[Records from a collection]
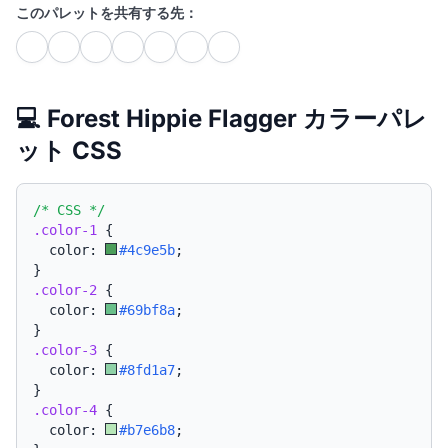
このパレットを共有する先：
💻 Forest Hippie Flagger カラーパレ
ット CSS
/* CSS */
.color-1
{
  color: 
#4c9e5b
;
}
.color-2
{
  color: 
#69bf8a
;
}
.color-3
{
  color: 
#8fd1a7
;
}
.color-4
{
  color: 
#b7e6b8
;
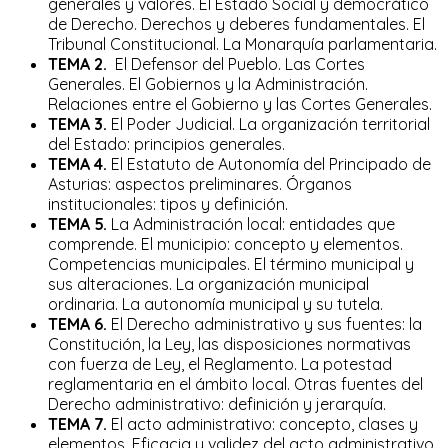
generales y valores. El Estado Social y democrático
de Derecho. Derechos y deberes fundamentales. El
Tribunal Constitucional. La Monarquía parlamentaria.
TEMA 2.
El Defensor del Pueblo. Las Cortes
Generales. El Gobiernos y la Administración.
Relaciones entre el Gobierno y las Cortes Generales.
TEMA 3.
El Poder Judicial. La organización territorial
del Estado: principios generales.
TEMA 4.
El Estatuto de Autonomía del Principado de
Asturias: aspectos preliminares. Órganos
institucionales: tipos y definición.
TEMA 5.
La Administración local: entidades que
comprende. El municipio: concepto y elementos.
Competencias municipales. El término municipal y
sus alteraciones. La organización municipal
ordinaria. La autonomía municipal y su tutela.
TEMA 6.
El Derecho administrativo y sus fuentes: la
Constitución, la Ley, las disposiciones normativas
con fuerza de Ley, el Reglamento. La potestad
reglamentaria en el ámbito local. Otras fuentes del
Derecho administrativo: definición y jerarquía.
TEMA 7.
El acto administrativo: concepto, clases y
elementos. Eficacia y validez del acto administrativo.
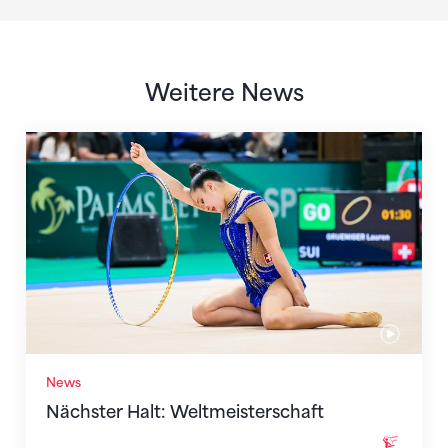
Weitere News
Nächster Halt: Weltmeisterschaft
News
Nächster Halt: Weltmeisterschaft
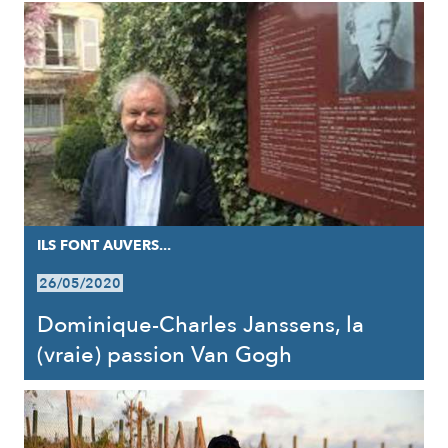
ILS FONT AUVERS...
26/05/2020
Dominique-Charles Janssens, la
(vraie) passion Van Gogh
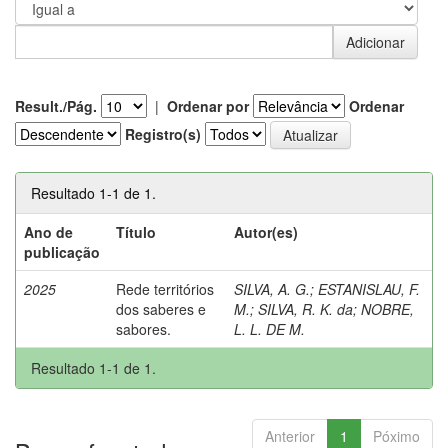
Result./Pág.
|
Ordenar por
Ordenar
Registro(s)
Resultado 1-1 de 1.
Ano de
Título
Autor(es)
publicação
2025
Rede territórios
SILVA, A. G.
;
ESTANISLAU, F.
dos saberes e
M.
;
SILVA, R. K. da
;
NOBRE,
sabores.
L. L. DE M.
Resultado 1-1 de 1.
Anterior
1
Póximo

--- Assignment ---
Each line above that has the word "Estado" must be copied.

--- Exercise output ---
generales y valores. El Estado Social y democrático
del Estado: principios generales.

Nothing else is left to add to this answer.